(Data items)
BEGIN
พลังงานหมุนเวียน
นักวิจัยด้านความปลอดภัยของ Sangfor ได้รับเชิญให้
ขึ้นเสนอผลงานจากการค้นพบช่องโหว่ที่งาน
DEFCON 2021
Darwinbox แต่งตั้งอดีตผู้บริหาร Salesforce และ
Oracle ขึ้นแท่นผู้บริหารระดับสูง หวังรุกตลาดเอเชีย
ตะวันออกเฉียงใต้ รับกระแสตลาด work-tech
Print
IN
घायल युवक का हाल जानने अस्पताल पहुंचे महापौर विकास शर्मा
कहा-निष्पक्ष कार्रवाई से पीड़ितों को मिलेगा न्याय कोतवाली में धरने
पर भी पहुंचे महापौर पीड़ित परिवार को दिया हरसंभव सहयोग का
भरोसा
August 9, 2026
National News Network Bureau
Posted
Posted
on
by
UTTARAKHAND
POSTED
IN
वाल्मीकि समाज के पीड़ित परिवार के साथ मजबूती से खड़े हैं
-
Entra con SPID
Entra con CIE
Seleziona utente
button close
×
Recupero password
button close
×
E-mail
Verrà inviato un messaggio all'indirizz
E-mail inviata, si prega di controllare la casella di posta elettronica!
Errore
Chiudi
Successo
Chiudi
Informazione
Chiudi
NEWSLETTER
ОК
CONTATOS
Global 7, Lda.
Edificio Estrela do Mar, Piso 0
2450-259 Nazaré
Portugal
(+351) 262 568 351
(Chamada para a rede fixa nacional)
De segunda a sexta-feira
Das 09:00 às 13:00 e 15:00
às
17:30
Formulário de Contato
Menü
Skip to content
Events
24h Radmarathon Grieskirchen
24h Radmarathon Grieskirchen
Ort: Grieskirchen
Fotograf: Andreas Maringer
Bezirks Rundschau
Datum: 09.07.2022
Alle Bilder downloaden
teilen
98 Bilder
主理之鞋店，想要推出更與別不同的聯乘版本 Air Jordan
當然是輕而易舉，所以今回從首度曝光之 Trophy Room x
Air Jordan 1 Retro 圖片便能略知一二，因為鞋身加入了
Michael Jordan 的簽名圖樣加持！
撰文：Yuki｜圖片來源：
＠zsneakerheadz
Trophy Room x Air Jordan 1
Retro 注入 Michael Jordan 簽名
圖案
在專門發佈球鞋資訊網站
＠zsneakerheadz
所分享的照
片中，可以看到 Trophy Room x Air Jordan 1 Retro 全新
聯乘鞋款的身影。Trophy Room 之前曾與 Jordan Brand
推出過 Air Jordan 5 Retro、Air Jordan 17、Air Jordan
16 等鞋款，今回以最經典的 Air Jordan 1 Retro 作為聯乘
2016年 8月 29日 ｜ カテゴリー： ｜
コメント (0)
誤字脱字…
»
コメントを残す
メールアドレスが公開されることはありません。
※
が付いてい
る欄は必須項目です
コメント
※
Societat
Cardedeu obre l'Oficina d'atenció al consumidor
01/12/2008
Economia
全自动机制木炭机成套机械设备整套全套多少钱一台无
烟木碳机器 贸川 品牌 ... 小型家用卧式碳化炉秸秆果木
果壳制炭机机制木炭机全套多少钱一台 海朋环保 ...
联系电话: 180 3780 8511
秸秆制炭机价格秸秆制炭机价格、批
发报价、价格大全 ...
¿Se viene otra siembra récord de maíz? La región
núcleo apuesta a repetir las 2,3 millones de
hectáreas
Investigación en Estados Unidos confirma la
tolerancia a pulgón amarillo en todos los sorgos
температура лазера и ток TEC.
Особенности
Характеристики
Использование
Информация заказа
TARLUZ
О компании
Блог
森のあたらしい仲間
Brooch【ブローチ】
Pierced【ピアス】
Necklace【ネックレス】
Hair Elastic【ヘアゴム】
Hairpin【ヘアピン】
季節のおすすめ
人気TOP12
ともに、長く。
END
**Task instructions**
If a line above holds the word "Room", copy it.

**Solved exercise**
當然是輕而易舉，所以今回從首度曝光之 Trophy Room x
Trophy Room x Air Jordan 1
片中，可以看到 Trophy Room x Air Jordan 1 Retro 全新
聯乘鞋款的身影。Trophy Room 之前曾與 Jordan Brand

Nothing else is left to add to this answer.